Given data

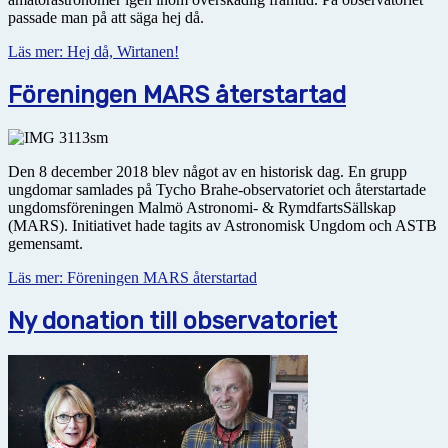
passade man på att säga hej då.
Läs mer: Hej då, Wirtanen!
Föreningen MARS återstartad
Den 8 december 2018 blev något av en historisk dag. En grupp
ungdomar samlades på Tycho Brahe-observatoriet och återstartade
ungdomsföreningen Malmö Astronomi- & RymdfartsSällskap
(MARS). Initiativet hade tagits av Astronomisk Ungdom och ASTB
gemensamt.
Läs mer: Föreningen MARS återstartad
Ny donation till observatoriet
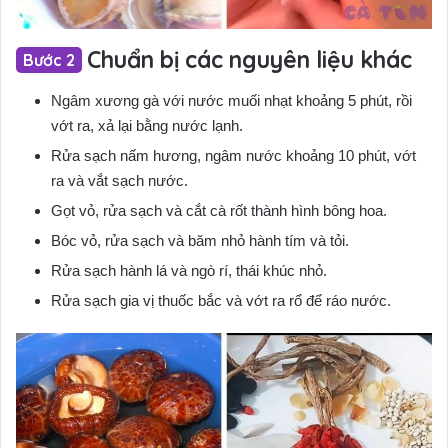
Chuẩn bị các nguyên liệu khác
Ngâm xương gà với nước muối nhạt khoảng 5 phút, rồi
vớt ra, xả lại bằng nước lạnh.
Rửa sạch nấm hương, ngâm nước khoảng 10 phút, vớt
ra và vắt sạch nước.
Gọt vỏ, rửa sạch và cắt cà rốt thành hình bông hoa.
Bóc vỏ, rửa sạch và băm nhỏ hành tím và tỏi.
Rửa sạch hành lá và ngò rí, thái khúc nhỏ.
Rửa sạch gia vị thuốc bắc và vớt ra rổ để ráo nước.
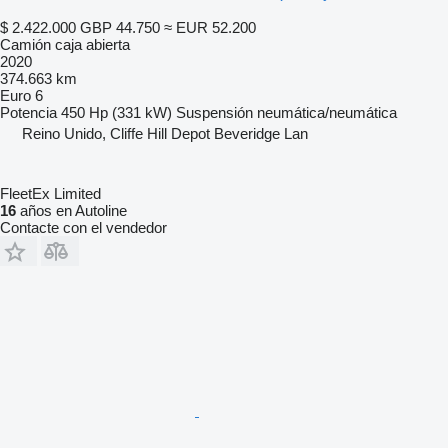
$ 2.422.000
GBP 44.750
≈ EUR 52.200
Camión caja abierta
2020
374.663 km
Euro 6
Potencia
450 Hp (331 kW)
Suspensión
neumática/neumática
Reino Unido, Cliffe Hill Depot Beveridge Lan
FleetEx Limited
16
años en Autoline
Contacte con el vendedor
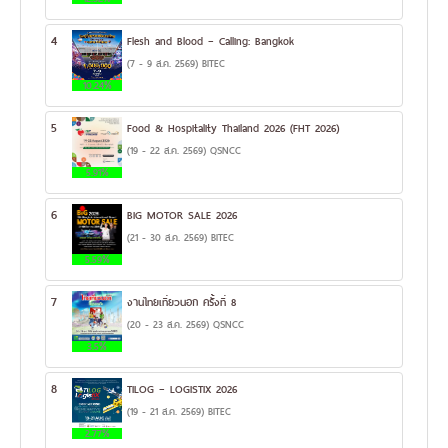
4
Flesh and Blood – Calling: Bangkok
(7 - 9 ส.ค. 2569) BITEC
10.24%
5
Food & Hospitality Thailand 2026 (FHT 2026)
(19 - 22 ส.ค. 2569) QSNCC
5.91%
6
BIG MOTOR SALE 2026
(21 - 30 ส.ค. 2569) BITEC
5.59%
7
งานไทยเที่ยวนอก ครั้งที่ 8
(20 - 23 ส.ค. 2569) QSNCC
3.5%
8
TILOG – LOGISTIX 2026
(19 - 21 ส.ค. 2569) BITEC
2.77%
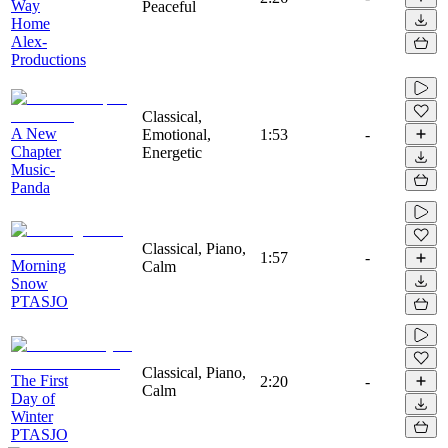
Way
Peaceful
Home
Alex-
Productions
Classical,
A New
Emotional,
1:53
-
Chapter
Energetic
Music-
Panda
Classical, Piano,
1:57
-
Morning
Calm
Snow
PTASJO
Classical, Piano,
The First
2:20
-
Calm
Day of
Winter
PTASJO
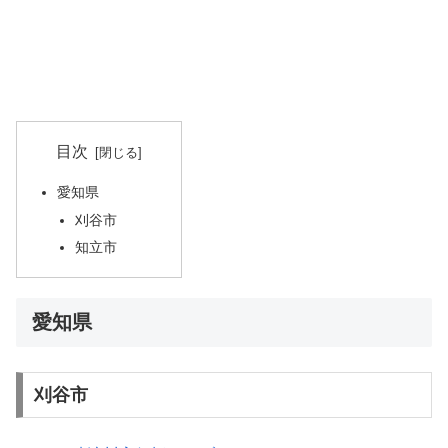
目次
愛知県
刈谷市
知立市
愛知県
刈谷市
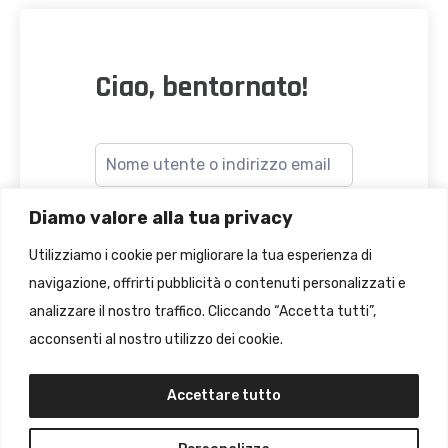
Ciao, bentornato!
Diamo valore alla tua privacy
Utilizziamo i cookie per migliorare la tua esperienza di
navigazione, offrirti pubblicità o contenuti personalizzati e
Accesso
analizzare il nostro traffico. Cliccando “Accetta tutti”,
dimenticato?
Ricordami
acconsenti al nostro utilizzo dei cookie.
Accettare tutto
ACCEDI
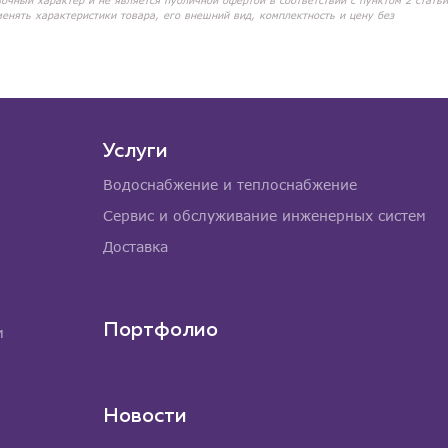
вочный характер и не является публичной офертой в соответствии с пунктом 2 статьи
менять характеристики товара, его внешний вид, комплектность и цену без
Услуги
Водоснабжение и теплоснабжение
Сервис и обслуживание инженерных систем
Доставка
Портфолио
м
Новости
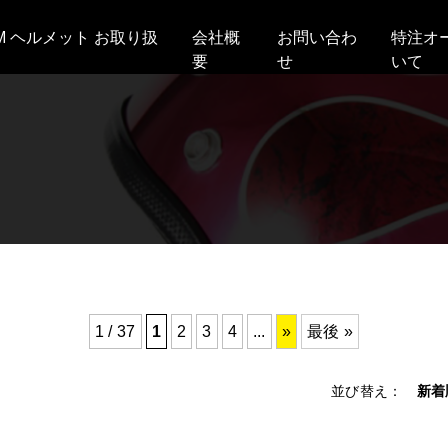
AM ヘルメット お取り扱
会社概
お問い合わ
特注オ
要
せ
いて
1 / 37
1
2
3
4
...
»
最後 »
並び替え：
新着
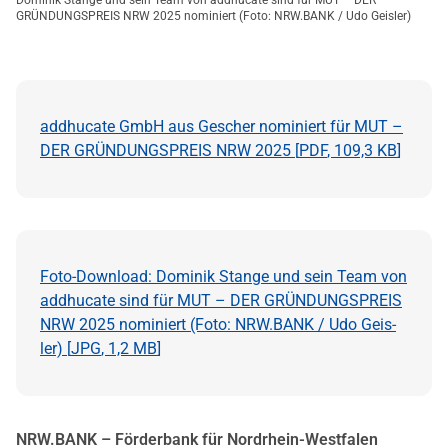
Dominik Stange und sein Team von addhucate sind für MUT – DER
GRÜNDUNGSPREIS NRW 2025 nominiert (Foto: NRW.BANK / Udo Geisler)
addhucate GmbH aus Gescher nominiert für MUT –
DER GRÜNDUNGSPREIS NRW 2025 [
PDF
,
109,3 KB
]
Foto-Download: Dominik Stange und sein Team von
addhucate sind für MUT – DER GRÜNDUNGSPREIS
NRW 2025 nominiert (Foto: NRW.BANK / Udo Geis-
ler) [
JPG
,
1,2 MB
]
NRW.BANK – Förderbank für Nordrhein-Westfalen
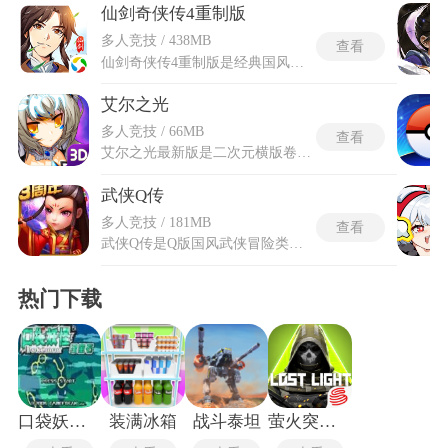
仙剑奇侠传4重制版
多人竞技 / 438MB
查看
仙剑奇侠传4重制版是经典国风仙侠角色扮演单机游戏，依托精致3D画面搭建出古韵十足的仙侠天地，整体场景融合传统山水画风，氛围感十足。仙剑奇侠传4重制版会重构场景与角色模型，升级运行引擎，优化玩法机制，同时修复原版存在的各类问题，让经典游戏适配当下游玩体验。游戏围绕山野少年的成长旅程展开，主角偶然结识数位志同道合的伙伴，一同踏遍山河探寻身世真相，闯荡各类秘境与古城村落。游戏以细腻的人物刻画和跌宕的剧情脉络为核心，融入深刻的仙侠处世理念，搭配独特的回合对战与装备锻造体系，完整呈现出古典仙侠世界的爱恨纠葛与道义抉择。
艾尔之光
多人竞技 / 66MB
查看
艾尔之光最新版是二次元横版卷轴式格斗冒险游戏，故事搭建在名为艾里奥斯的奇幻异世界，黑暗魔族持续侵蚀这片大陆，各类冒险者结伴踏上寻回艾尔能量、平定灾祸的旅途。艾尔之光最新版整合全新副本、转职进阶机制与画面渲染方案，同步优化装备养成、道具获取等长线体系，新增限时活动地图与角色外观套装。整体采用卡通渲染美术风格，人物线条柔和，技能释放带有层次丰富的光影特效，战斗依靠指令连招搭配技能组合打出连贯输出。内置完整成长指引体系，跟随指引完成任务即可获取养成物资。
武侠Q传
多人竞技 / 181MB
查看
武侠Q传是Q版国风武侠冒险类手游，游戏塑造充满烟火气的武侠江湖，玩家将踏入这片江湖后可收集各类传奇侠客，借助阵法排布、角色羁绊构建专属对战队伍，闯荡分层难度的剧情副本解锁江湖秘闻。武侠Q传持续新增江湖人物、跨服对抗赛事与限时趣味活动，完善角色羁绊触发逻辑，同时扩充主线与支线故事篇章，配套全新视觉建模与技能动画，能体验到完整且持续更新的江湖内容。跨服擂台提供公平对战场景，依据对战表现更新全服江湖声望榜单，定期上线主题剧情与限定侠客内容，不断拓展江湖世界观。
热门下载
口袋妖怪绿宝石最新版
装满冰箱
战斗泰坦
萤火突击国际服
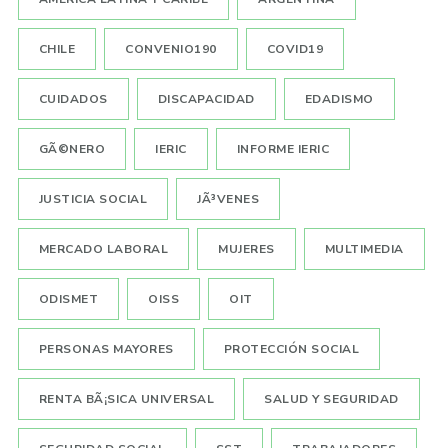
CHILE
CONVENIO190
COVID19
CUIDADOS
DISCAPACIDAD
EDADISMO
GÃ©NERO
IERIC
INFORME IERIC
JUSTICIA SOCIAL
JÃ³VENES
MERCADO LABORAL
MUJERES
MULTIMEDIA
ODISMET
OISS
OIT
PERSONAS MAYORES
PROTECCIÓN SOCIAL
RENTA BÃ¡SICA UNIVERSAL
SALUD Y SEGURIDAD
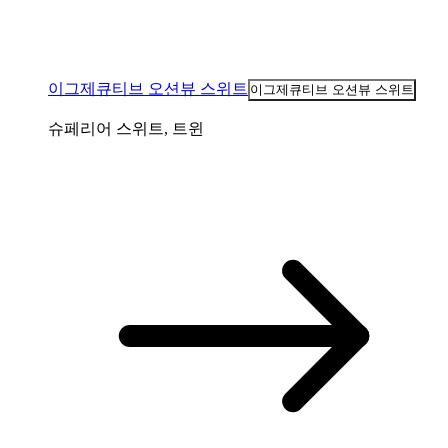
이그제큐티브 오션뷰 스위트
이그제큐티브 오션뷰 스위트
슈페리어 스위트, 트윈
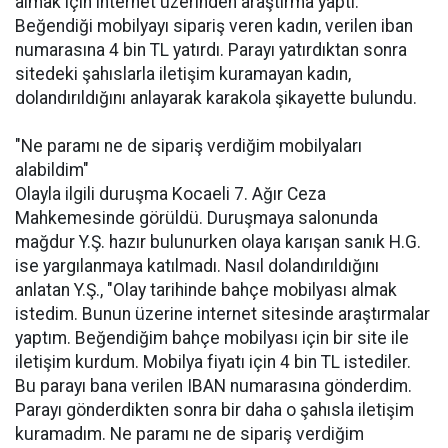
almak için internet üzerinden araştırma yaptı.
Beğendiği mobilyayı sipariş veren kadın, verilen iban
numarasına 4 bin TL yatırdı. Parayı yatırdıktan sonra
sitedeki şahıslarla iletişim kuramayan kadın,
dolandırıldığını anlayarak karakola şikayette bulundu.
"Ne paramı ne de sipariş verdiğim mobilyaları
alabildim"
Olayla ilgili duruşma Kocaeli 7. Ağır Ceza
Mahkemesinde görüldü. Duruşmaya salonunda
mağdur Y.Ş. hazır bulunurken olaya karışan sanık H.G.
ise yargılanmaya katılmadı. Nasıl dolandırıldığını
anlatan Y.Ş., "Olay tarihinde bahçe mobilyası almak
istedim. Bunun üzerine internet sitesinde araştırmalar
yaptım. Beğendiğim bahçe mobilyası için bir site ile
iletişim kurdum. Mobilya fiyatı için 4 bin TL istediler.
Bu parayı bana verilen IBAN numarasına gönderdim.
Parayı gönderdikten sonra bir daha o şahısla iletişim
kuramadım. Ne paramı ne de sipariş verdiğim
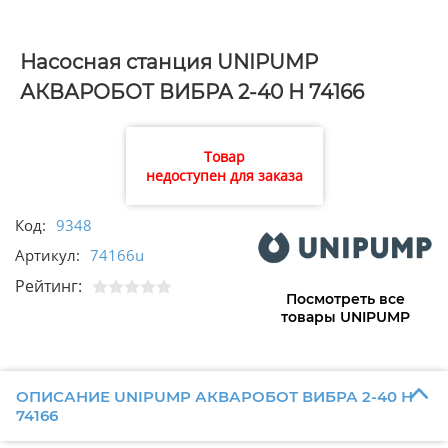
Насосная станция UNIPUMP
АКВАРОБОТ ВИБРА 2-40 Н 74166
Товар
недоступен для заказа
Код:
9348
Артикул:
74166u
Рейтинг:
Посмотреть все
товары UNIPUMP
ОПИСАНИЕ UNIPUMP АКВАРОБОТ ВИБРА 2-40 Н
74166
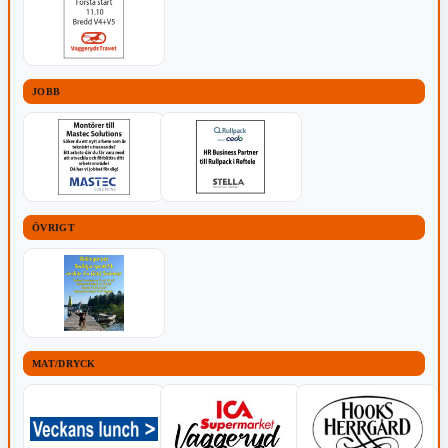
JOBB
ÖVRIGT
MAT/DRYCK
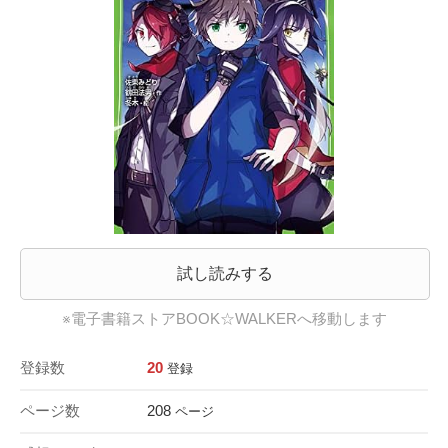
試し読みする
※電子書籍ストアBOOK☆WALKERへ移動します
登録数
20
登録
ページ数
208
ページ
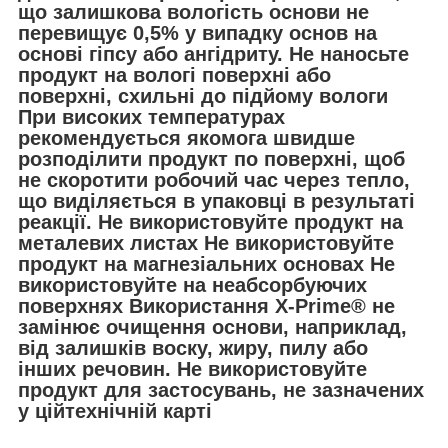
що залишкова вологість основи не
перевищує 0,5% у випадку основ на
основі гіпсу або ангідриту. Не наносьте
продукт на вологі поверхні або
поверхні, схильні до підйому вологи
При високих температурах
рекомендується якомога швидше
розподілити продукт по поверхні, щоб
не скоротити робочий час через тепло,
що виділяється в упаковці в результаті
реакції. Не використовуйте продукт на
металевих листах Не використовуйте
продукт на магнезіальних основах Не
використовуйте на неабсорбуючих
поверхнях Використання X-Prime® не
замінює очищення основи, наприклад,
від залишків воску, жиру, пилу або
інших речовин. Не використовуйте
продукт для застосувань, не зазначених
у ційтехнічній карті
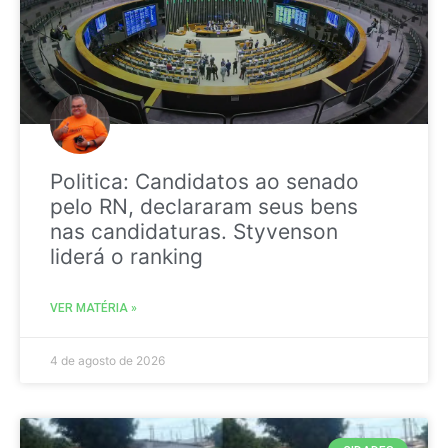
Politica: Candidatos ao senado
pelo RN, declararam seus bens
nas candidaturas. Styvenson
liderá o ranking
VER MATÉRIA »
4 de agosto de 2026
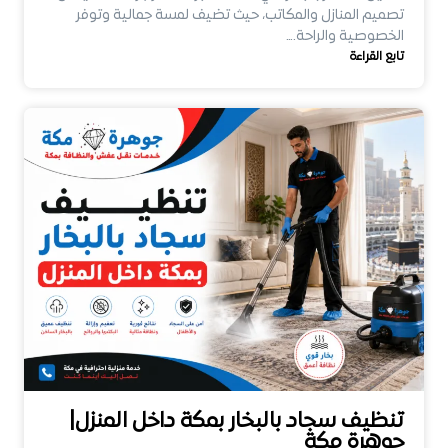
تصميم المنازل والمكاتب، حيث تضيف لمسة جمالية وتوفر
الخصوصية والراحة.…
تابع القراءة
تنظيف سجاد بالبخار بمكة داخل المنزل|
جوهرة مكة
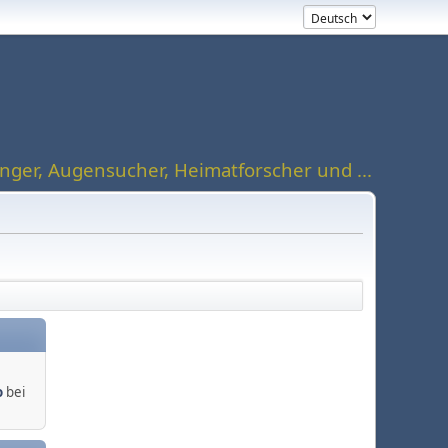
ger, Augensucher, Heimatforscher und ...
o
bei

Task directions
What lines in the entries above include the string "nominiert"? Return each one.

Completed exercise
GRÜNDUNGSPREIS NRW 2025 nominiert (Foto: NRW.BANK / Udo Geisler)
addhucate GmbH aus Gescher nominiert für MUT –
NRW 2025 nominiert (Foto: NRW.BANK / Udo Geis-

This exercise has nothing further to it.